SEACrowd / seacrowd-datahub

A collaborative project to collect datasets in SEA languages, SEA regions, or SEA cultures.
Apache License 2.0
65 stars 57 forks source link

Closes #219 | Create dataloader for scb-mt-en-th-2020 #287

Closed jensan-1 closed 8 months ago

jensan-1 commented 9 months ago

Please name your PR after the issue it closes. You can use the following line: "Closes #219 " where you replace the ISSUE-NUMBER with the one corresponding to your dataset.

Checkbox

jensan-1 commented 9 months ago

Hello reviewers,

In addition to the PR, I want to let you know (as reported in the comment section of issue #219) that the DataCatalogue link cannot be opened from here.

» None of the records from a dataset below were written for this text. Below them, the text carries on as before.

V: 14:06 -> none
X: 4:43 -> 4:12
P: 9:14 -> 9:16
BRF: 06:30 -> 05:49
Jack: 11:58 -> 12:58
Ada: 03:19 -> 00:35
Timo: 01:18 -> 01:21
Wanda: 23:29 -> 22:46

Instead, I found this link works for this dataset: https://seacrowd.github.io/seacrowd-catalogue/card.html?scb-mt-en-th-2020.

Therefore, one clarification: Should the dataset name be scb-mt-en-th or scb-mt-en-th-2020? (UPDATE: it will be implemented with the snakecase dataloader name) I think the dataset name reported in the title, card, and dataloader name should be unified. Please let me know which dataset name is the correct one.

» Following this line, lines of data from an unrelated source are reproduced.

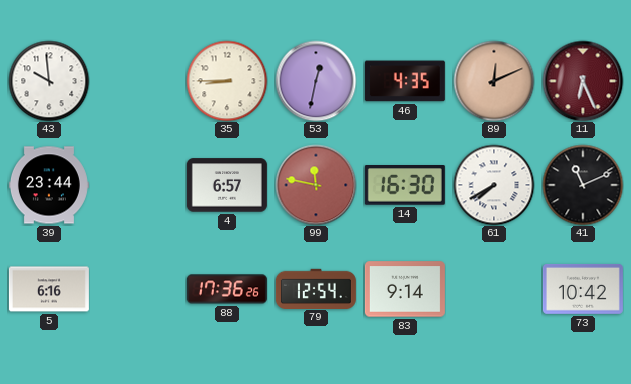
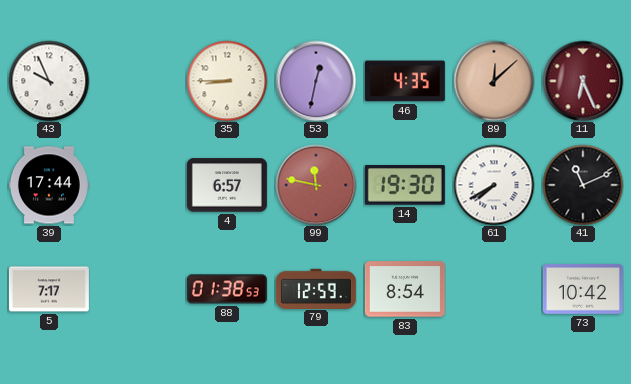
43: 9:59 -> 9:56
89: 12:11 -> 12:08
39: 23:44 -> 17:44
14: 16:30 -> 19:30
5: 6:16 -> 7:17
88: 17:36 -> 01:38
79: 12:54 -> 12:59
83: 9:14 -> 8:54
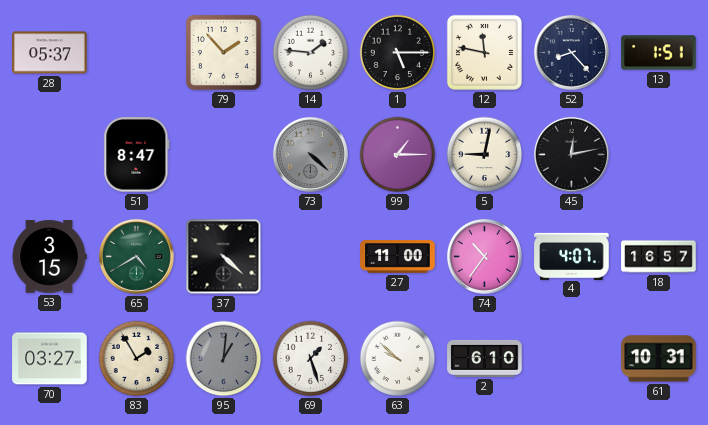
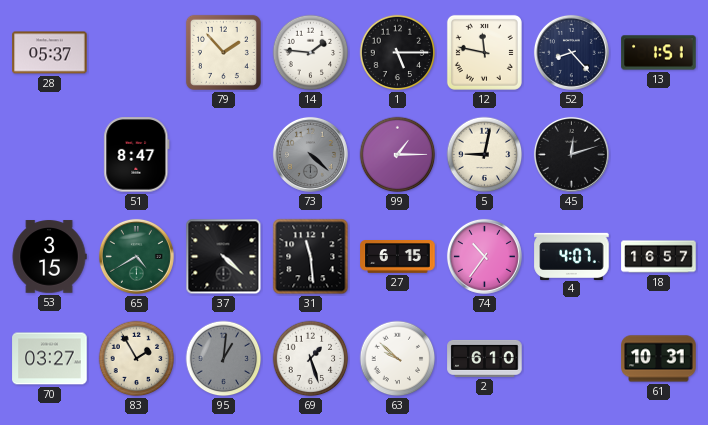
45: 12:13 -> 12:12
31: none -> 11:29
27: 11:00 -> 6:15
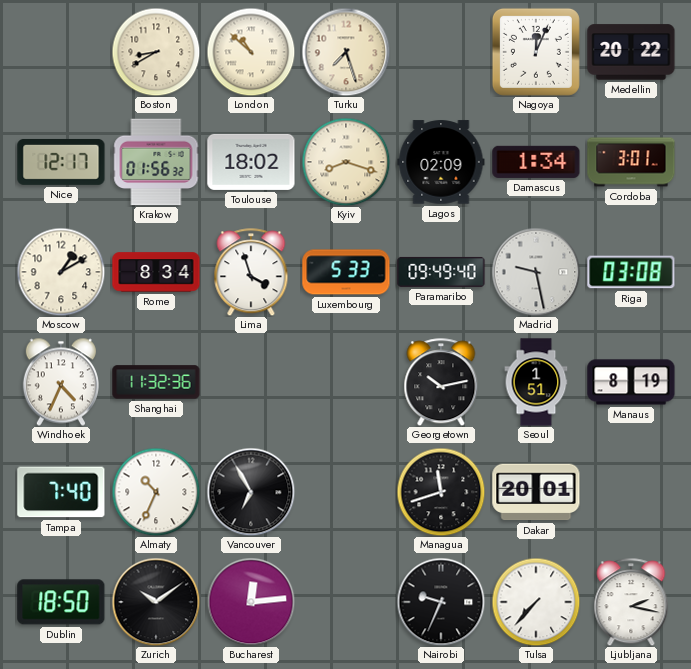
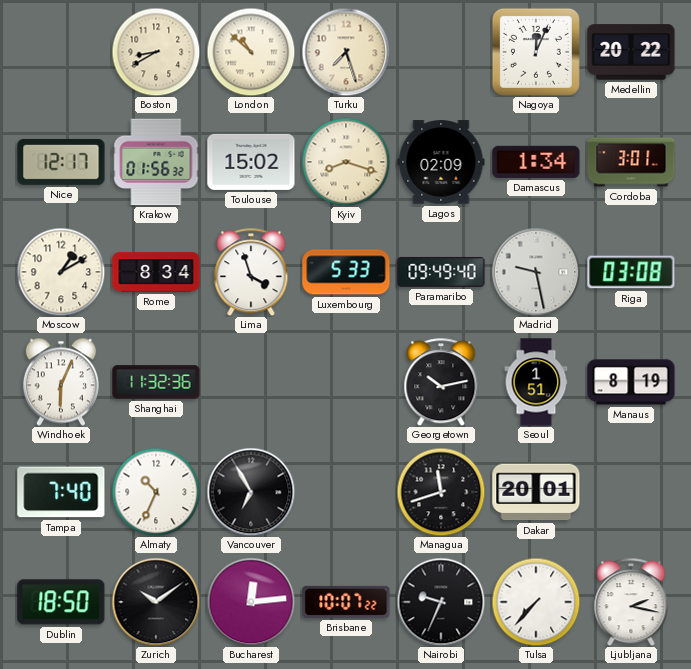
Toulouse: 18:02 -> 15:02
Windhoek: 4:34 -> 6:04
Brisbane: none -> 10:07
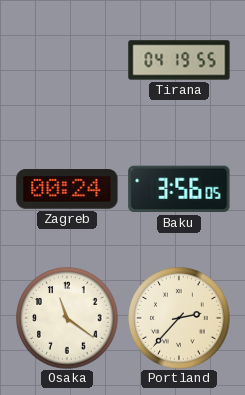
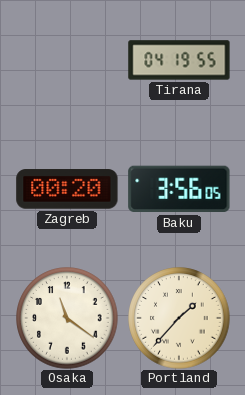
Zagreb: 00:24 -> 00:20
Portland: 2:37 -> 1:37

holylovenia commented 9 months ago

Hello reviewers,

In addition to the PR, I want to let you know (as reported in the comment section of issue #219) that the DataCatalogue link cannot be opened from here. Instead, I found this link works for this dataset: https://seacrowd.github.io/seacrowd-catalogue/card.html?scb-mt-en-th-2020.

Therefore, one clarification: Should the dataset name be scb-mt-en-th or scb-mt-en-th-2020? (UPDATE: it will be implemented with the snakecase dataloader name) I think the dataset name reported in the title, card, and dataloader name should be unified. Please let me know which dataset name is the correct one.

Hi @jen-santoso, let's stick with scb_mt_en_th. I'll run this by @SamuelCahyawijaya to see what triggers the incorrect URL being generated.